Post by taylorfirst1 on Apr 23, 2020 18:40:48 GMT
These 2 episodes actually weren't bad, relatively speaking. The Flash was a solid straight forward episode with a good supervillain (Ragdoll). The best part is that in the current story arc, Barry has an excuse for why he can't use his speed to immediately overwhelm virtually any threat. That makes it more interesting. Another plus is the fact that this episode had almost no call backs to the Crisis story. The Crisis story always screws up everything and the sooner they just pretend it never happened the better. Finally, the mirror story is starting to come together and is somewhat interesting.
Legends of Tomorrow was a mixed bag. The main story about stopping the Fates from getting the parts to the loom (or whatever) was very good. Good story, powerful villain, some nice action, and a satisfying resolution to the episode.
The bad part was the 2 stupid side stories that they kept cutting to. The stupid Zari stuff (I swear she's the most boring character ever) and the stupid crap with Rory's daughter that he never knew he had but she's mad at him for not being around instead of mad at her mother for not telling her father that she existed. These 2 constant distractions were very annoying. Eventually the Zari story did somewhat merge with the main plot but it was still unneeded.
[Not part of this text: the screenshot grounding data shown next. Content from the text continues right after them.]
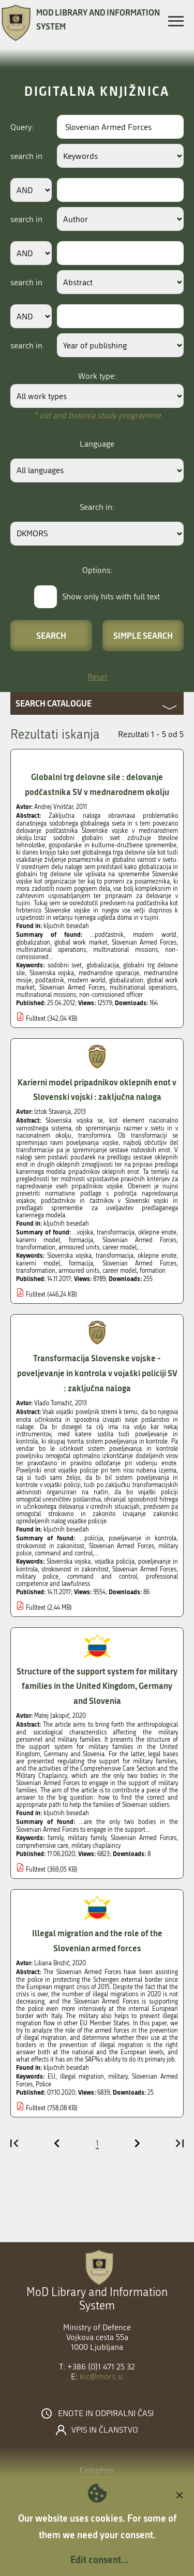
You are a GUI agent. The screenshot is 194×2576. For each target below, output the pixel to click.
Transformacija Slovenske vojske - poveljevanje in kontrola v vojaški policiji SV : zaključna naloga (97, 1373)
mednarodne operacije (109, 973)
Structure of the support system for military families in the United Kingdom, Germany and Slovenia (97, 1686)
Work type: (97, 376)
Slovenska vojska (51, 973)
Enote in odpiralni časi (106, 2413)
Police (43, 2084)
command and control (102, 1576)
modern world (87, 980)
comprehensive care (42, 1845)
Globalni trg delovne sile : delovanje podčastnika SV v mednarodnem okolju (97, 784)
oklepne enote (157, 1255)
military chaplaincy (96, 1845)
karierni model (38, 1263)
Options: (97, 570)
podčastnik (49, 980)
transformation (35, 1270)
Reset (97, 677)
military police (37, 1576)
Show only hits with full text (111, 596)
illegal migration (82, 2076)
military (117, 2076)
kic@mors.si (101, 2376)
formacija (81, 1263)
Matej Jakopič (51, 1715)
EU (51, 2076)
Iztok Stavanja (52, 1111)
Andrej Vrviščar (53, 807)
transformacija (114, 1255)
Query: (22, 127)
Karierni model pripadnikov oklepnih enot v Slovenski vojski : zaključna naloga (97, 1089)
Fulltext (36, 1018)
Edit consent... (99, 2559)
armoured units (78, 1270)
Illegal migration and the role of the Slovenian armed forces (97, 1940)
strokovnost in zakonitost (75, 1569)
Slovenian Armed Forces (72, 987)
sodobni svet (65, 965)
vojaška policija (115, 1561)
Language (97, 444)
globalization (126, 980)
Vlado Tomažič (53, 1403)
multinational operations (143, 987)
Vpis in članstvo (104, 2430)
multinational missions (46, 994)
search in (26, 156)
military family (87, 1838)
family (55, 1838)
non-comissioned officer (111, 994)
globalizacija (102, 965)
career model (119, 1270)
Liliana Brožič (51, 1963)
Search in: (97, 507)
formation (153, 1270)
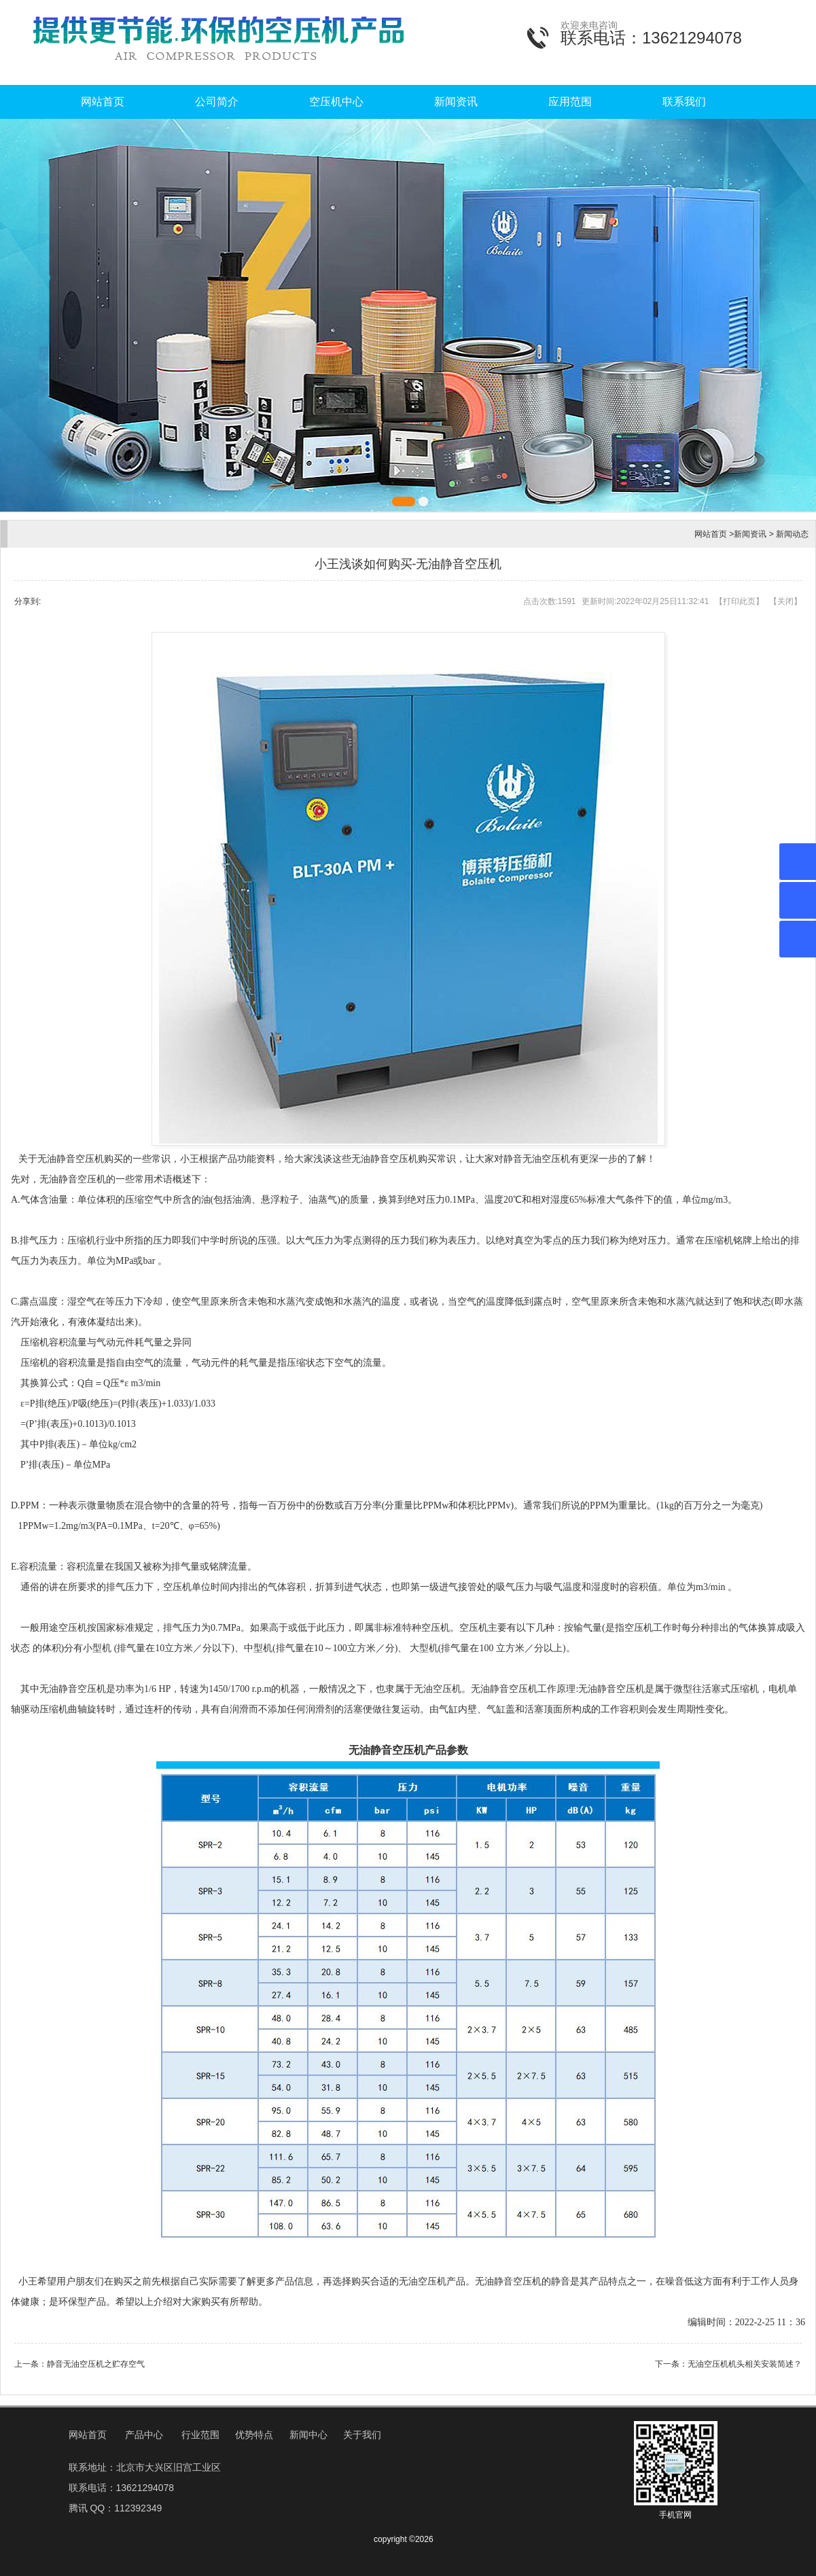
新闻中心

This brings me to a more general complaint. Not just about this show but about modern TV shows in general. Why does every episode have to have multiple story lines going on at one time? Even 20 minute sitcoms always seem to have an "A" and "B" story in every episode. I really miss the days when Star Trek, Bonanza, Gunsmoke, Magnum PI, etc could show episodes that only had one story line and they were able to flush out the plot and give the guest stars some depth and personality. Every single episode doesn't have to push the main "season-long" story along. But then people complain that the episode was "filler". No it wasn't "filler", it was an actually story that filled a whole 40 minutes (God forbid). Some times I wish more shows would just be pure procedurals but those are few and far between these days.